Harkaitz Cano has been the one who has synthesized and distilled the story. Conceptually, there was not much to intervene; It was simply necessary to condense the novel, which, despite being short, always lasts longer than the theater can absorb.
We also had the will to be essential, because I think that is one of the characteristics of Édouard Louise: he writes novels that are not very long and very sharp, both personally and politically.
Harkaitz has had the great virtue of distilling the entire story into a short piece, fifty-something minutes long. I think the adaptation picks up the novel perfectly.
From the stage direction, how does the focus open on stage, within this monologue, to offer a place to the mother to whom the protagonist addresses?
It is true that Struggle and metamorphosis of a woman It is written in the first person, it is Édouard Louis who speaks and thinks about his mother’s transformation based on a circumstantial event. But it is a look that contains a dialogue, the mother is completely present.
The mother’s presence was vital for me. That’s why on stage we have adapted an idea that I really like: the mother talks much less but there is a camera recording a close-up of her, which is seen on two screens.
The audiovisual presence of the mother, very present for the viewer, shows the imagination of Édouard Louis.
The metamorphosis that Édouard Louis narrates is activated when the female protagonist becomes aware that she can be a political subject. What role do you think theater and the arts in general have in raising citizens’ political awareness?
I believe that art and culture serve to confront us with others, to put ourselves in the shoes of other realities and have a social and collective view of life.
It is not easy to intervene in the world in an obvious didactic or pedagogical way through the arts, but I do believe that they have a great engine to share other realities, other dreams and transcend the most immediate realities that we live.
I believe that the spaces of beauty and reflection that put us in the shoes of other people and in the face of other conflicts and situations serve to become aware of how one is, and that intimate thought can activate decisions within us.
Sharing other realities can invite you to reflect on your story and make decisions.

Eneko Sagardoy in ‘Fight and metamorphosis of a woman’
The novel walks the fine line between autobiography, autofiction and fiction. How does an adapter of the work experience the commitment to the writer and, at the same time, the need to separate the writer from the narrator?
In fact, in France there are debates about the level of verisimilitude in the work of Édouard Louis because everything is written from such an autobiographical perspective that one does not doubt that this has happened to the author. This is also due to the ability of great writers to generate that drive in the reader; There are people who have never seen a lion and are able to masterfully convey an encounter between a lion and a man.
In this case, it seems to me to be the most superfluous part. Louis invites a reflection on the violence in which he lived and his ability to use the social elevator to occupy a more middle-class living space that was not reserved for him. That is exciting and very suggestive.

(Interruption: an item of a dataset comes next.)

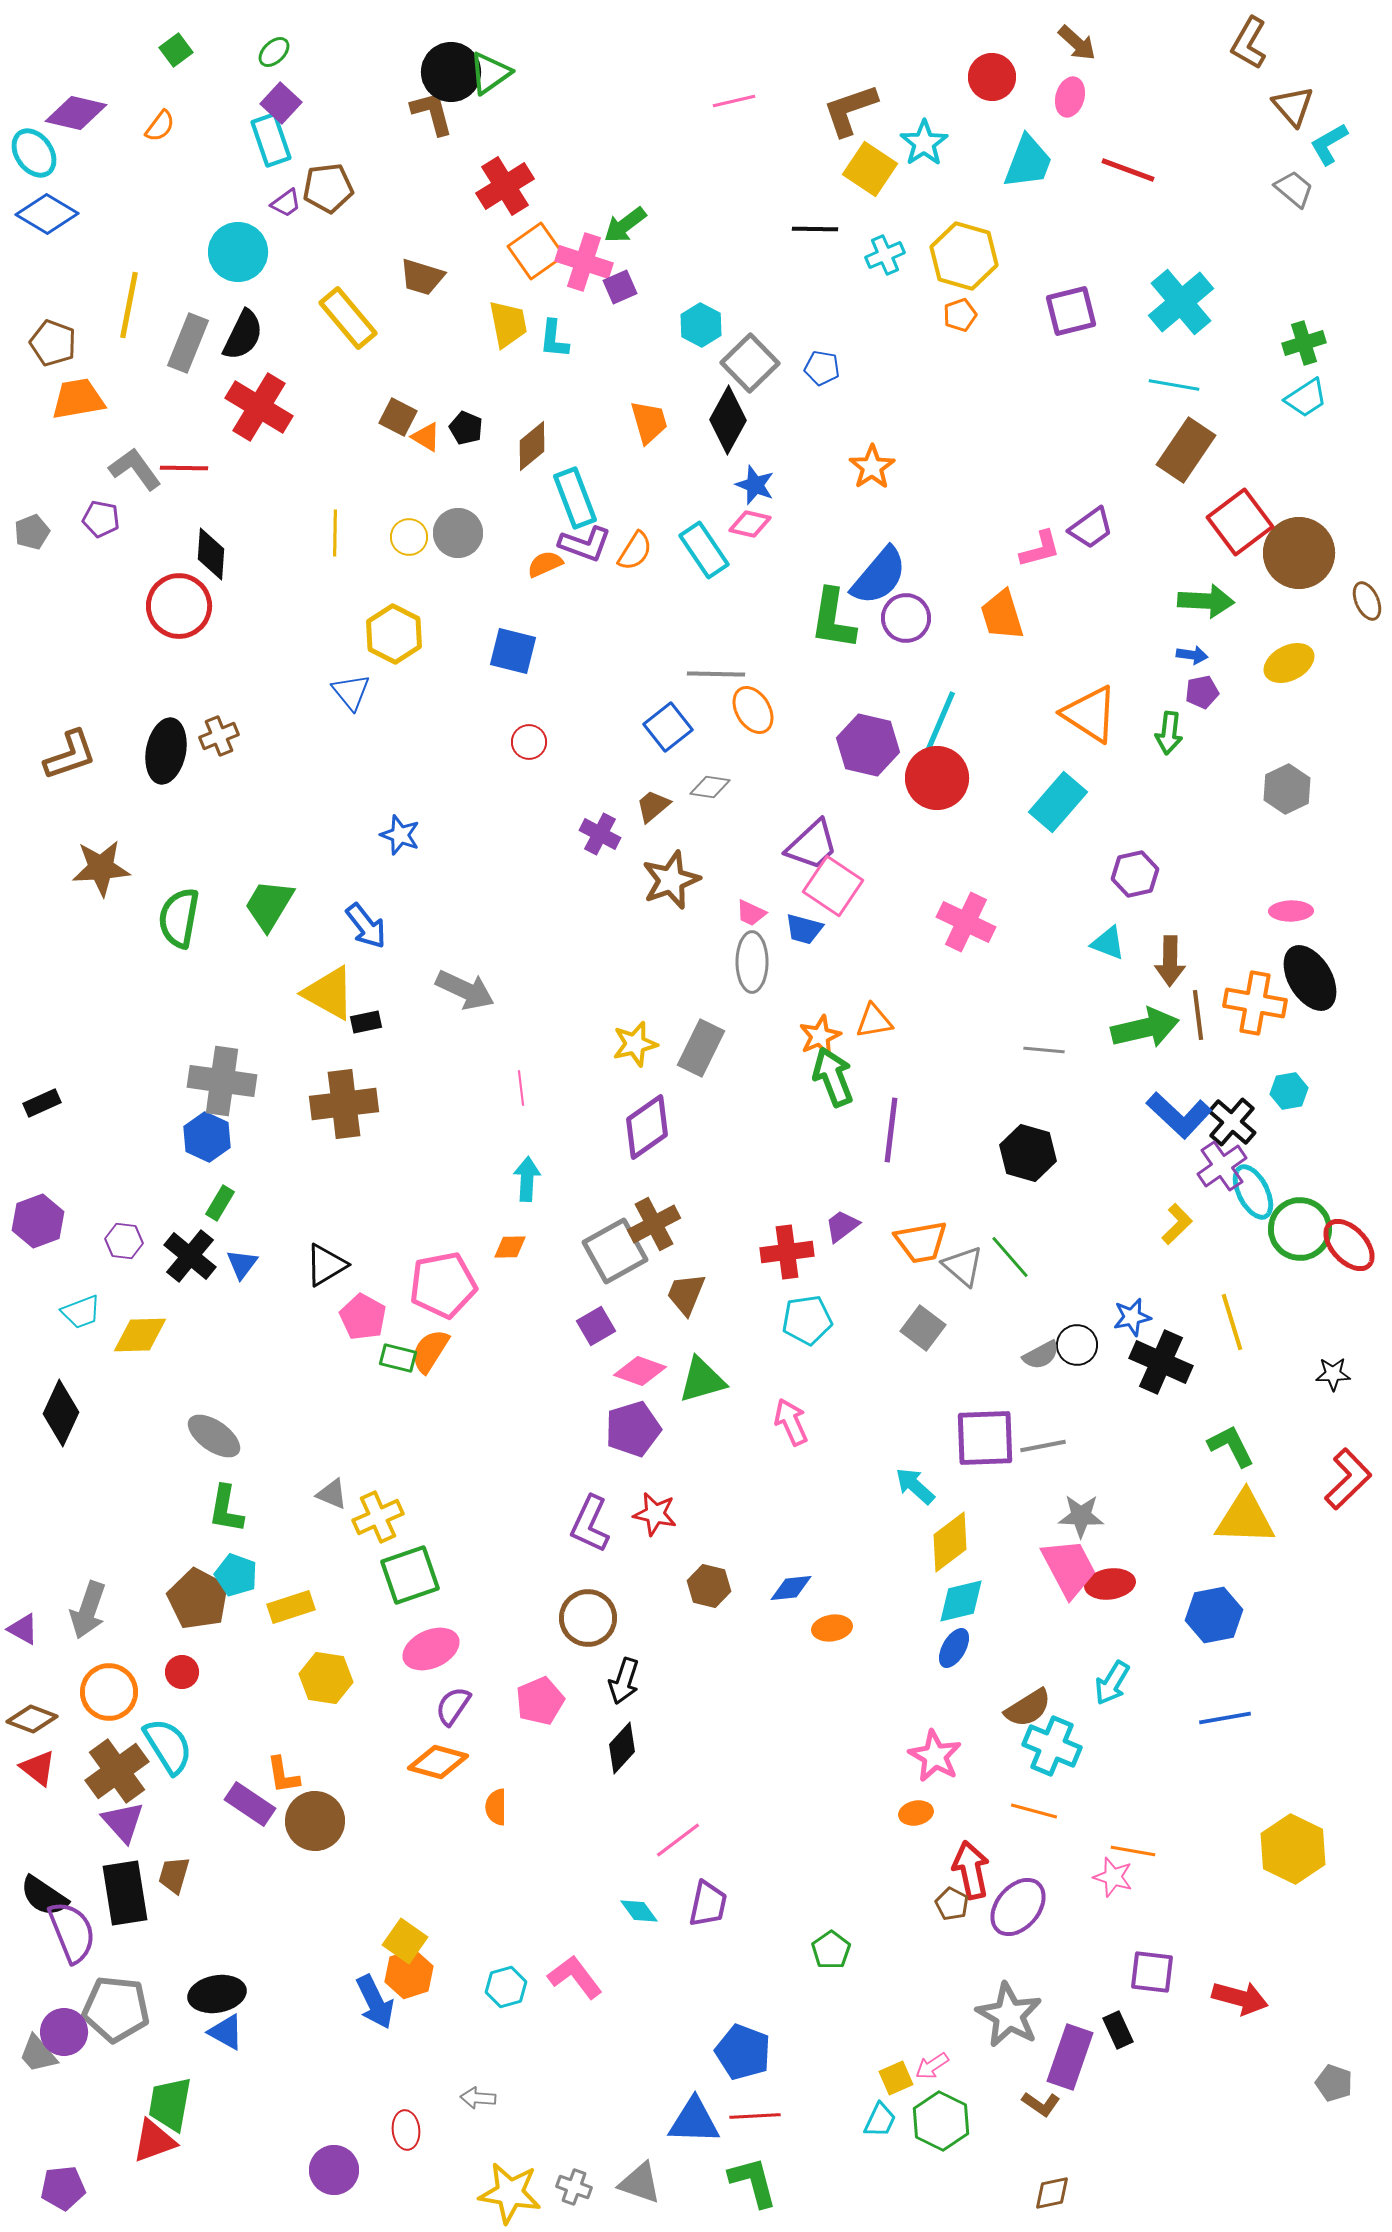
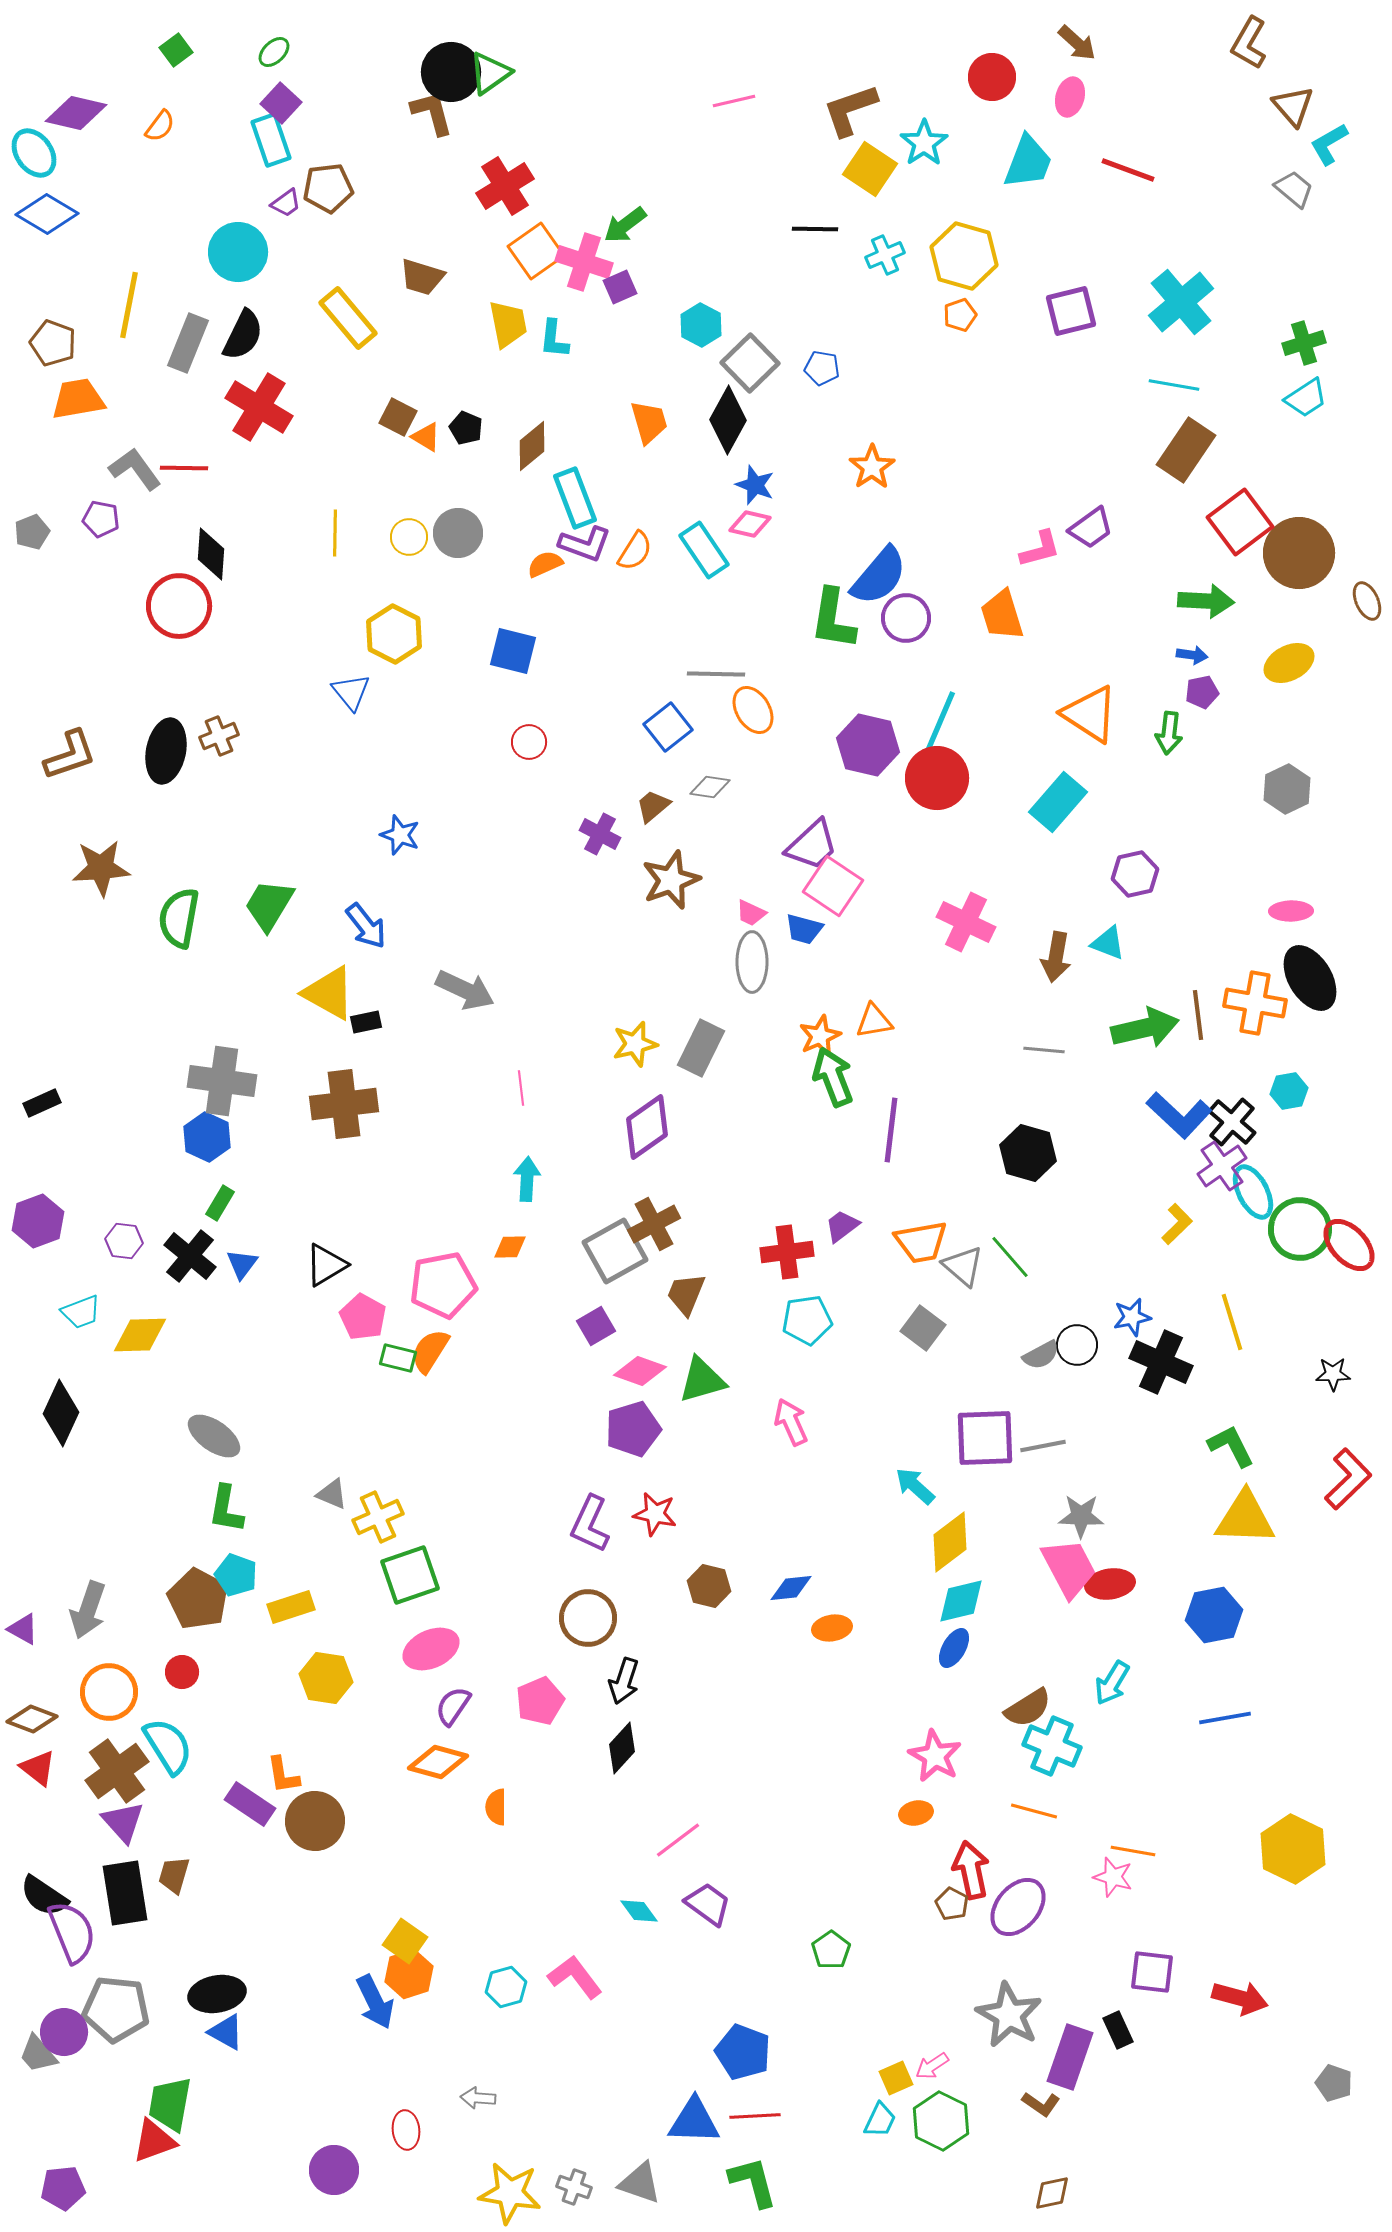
brown arrow at (1170, 961): moved 114 px left, 4 px up; rotated 9 degrees clockwise
purple trapezoid at (708, 1904): rotated 66 degrees counterclockwise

Regardless of whether everything is true or not, regardless of the doses of fiction and autobiography that the book contains, everything is truthful and plausible. As an adapter, whenever a book challenges me and I adapt it, I try to be faithful to what the author proposes. We do not want to reinvent anything, but rather rewrite the novel from a scenic grammar.
I trust that everyone who has read the novel will see that what we have put on stage is what Édouard Louis tells it, adjusted to a theatrical medium.
The Basque version of the work will arrive in September. What can you tell us?
Yes that’s how it is. We made the decision not to overlap both versions, to do one first and then the other, because it is a monologue with a great charge and great intensity for the actor.
The translation, directly from French to Basque, is the work of Danele Sarriugarte.
Source: Eitb

Bruce is a talented author and journalist with a passion for entertainment . He currently works as a writer at the 247 News Agency, where he has established himself as a respected voice in the industry.